【CEDEC 2016レポート】 BIOHAZARD7 resident evil におけるゲームオーディオワークフローとシステム―コストをかけずにクオリティを高めるために改善したこと
5分で分かる内容まとめ
登壇者
小島 健二 株式会社カプコン CS制作統括 プロダクション部 サウンド開発室 サウンドプログラマー
鉢迫 渉 株式会社カプコン CS制作統括 プロダクション部 サウンド開発室 サウンドディレクター
概要とミッション
効率良く効率の良いサウンドシステムを作った話
メインコンセプト
「恐怖」
ホラー性の深化のため、圧倒的没入感のためTPSからFPSにし、フォトリアルな表現を用いる。
サウンドコンセプト
「聞き取る恐怖」 プレイヤーは生きるために耳を澄まし、聞くことで恐怖を感じるジレンマを表現。
コアピラー(柱)
- イマージブサウンド
- その場にいるようなサウンドデザイン、日常感
- トラウマサウンド
- イマージブサウンドの対比として、非日常な音で恐怖を植え付ける
- ダイナミックサウンド
- ゲームの進行に合わせて動的に変化させる
コアピラーの実現
- 新しいエンジン(RE ENGINE)
- 体験を重視したゲーム作り
- 作って壊してまたつくってのイテレーション
サウンドシステムをゼロから
- 人がすべきことと機械がやることの切り分け
- プロトタイプと同時にエンジンの開発も進める
- 人員は多くない
ワークフローとシステムのコンセプト
「前行程が終わるとざっくりいい感じに音が鳴らせる」
前行程とは、サウンドが依存する絵作りの部分。
- 上流行程変わりまくる(イテレーションしてる途中だから)
- 上流に左右されないシステムを目指す
- リッチな表現をすくない手数で
- 物量が増えても重くない
- アートとかサウンドのアセットは後行程に集中させる
ワークフローとシステムの概要
今までは、それぞれのアーティストが作ったアセットを、プログラマがソースコードでタグ付け。

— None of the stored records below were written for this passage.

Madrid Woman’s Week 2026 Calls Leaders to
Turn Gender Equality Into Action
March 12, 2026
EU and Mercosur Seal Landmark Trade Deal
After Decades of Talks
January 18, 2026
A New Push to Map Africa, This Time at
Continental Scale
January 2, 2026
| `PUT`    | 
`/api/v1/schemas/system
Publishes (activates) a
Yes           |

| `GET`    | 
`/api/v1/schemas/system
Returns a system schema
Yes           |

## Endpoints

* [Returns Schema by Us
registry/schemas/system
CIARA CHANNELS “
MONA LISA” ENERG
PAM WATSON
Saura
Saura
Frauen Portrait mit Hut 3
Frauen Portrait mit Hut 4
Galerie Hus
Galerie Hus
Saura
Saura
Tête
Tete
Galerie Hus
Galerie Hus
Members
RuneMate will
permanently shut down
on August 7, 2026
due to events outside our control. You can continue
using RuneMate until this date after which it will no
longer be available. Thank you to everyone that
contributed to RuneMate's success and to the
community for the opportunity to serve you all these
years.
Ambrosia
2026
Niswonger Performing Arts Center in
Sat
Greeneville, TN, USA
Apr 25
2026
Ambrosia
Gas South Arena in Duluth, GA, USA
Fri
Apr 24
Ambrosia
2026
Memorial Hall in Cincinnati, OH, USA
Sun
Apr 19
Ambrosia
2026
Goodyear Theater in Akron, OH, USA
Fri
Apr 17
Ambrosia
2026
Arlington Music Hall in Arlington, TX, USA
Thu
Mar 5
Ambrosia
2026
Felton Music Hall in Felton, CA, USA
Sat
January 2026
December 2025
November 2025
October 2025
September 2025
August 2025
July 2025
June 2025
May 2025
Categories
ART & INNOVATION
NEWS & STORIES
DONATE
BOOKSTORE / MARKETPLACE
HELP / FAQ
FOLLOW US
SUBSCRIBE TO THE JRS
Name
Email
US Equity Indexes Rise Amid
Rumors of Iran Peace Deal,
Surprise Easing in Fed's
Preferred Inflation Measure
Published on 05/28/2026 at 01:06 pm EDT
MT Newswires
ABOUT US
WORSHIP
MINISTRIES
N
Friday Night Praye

RE ENGINEではプログラマふくめ、全員がシーンにタグ付け。
プログラマの役割は
- きっかけをだす
- 状態を見れるようにする
- 値を見れるようにする
モーションに対しての音声
- 出戻りが多いから大変
- 自動化かつ後で調整可能に
- 衣擦れ
- 足音
- デザイン要素が強い音は自動化しないようが楽
アタリの設置を半自動化
- アタリ(遮蔽/リバーブ/環境音)の設置を半自動化
- 凹凸とかあると大変
- やり直しが後半に集中する
- メッシュを利用する
- 背景アーティストと相談
- マテリアル単位に設定しておいて流用
- 重くなったらだめ
- とにかく並列化
- 発音のまびきをする
メリット
- 背景のスケジュールがサウンドに左右されなくなる
- 背景が進むにつれ背景のディテールが向上し、クオリティが上がっていく
デメリット
- 背景アーティストの手間が増える
字幕の表示切り替え
他言語対応だけど、字幕調整担当者はいない。そこで、音声データを用いてほぼ自動化した。
必ず守られる命名規則
規則を作っても守られないから、命名規則を機械的にするツールを作成。再生中の音声がわかるようになる。
結果、不具合が分かりやすくなった。
まとめ
- 前行程が終わることで、仕事が勝手に進む!
- 工夫して作業を減らすことで、磨く時間が作れた!
ゲーム開発のそれぞれのセクションを理解し、WinWinの関係になれるような方法論を模索した。「する」のも「してもらう」のも、協力が大切。
感想
サウンドに関するそれぞれのセクションを見つめ直すことで効率化を測れたというお話でした。お互いに方法を模索することで、コストと品質のトレードオフにならないばかりでなく、+αのメリットまで生まれることが面白いと思いました。大規模なシステムだからこそ、大まかな部分では効率化をし、重要なディティールにかける時間を確保することが重要だと感じました。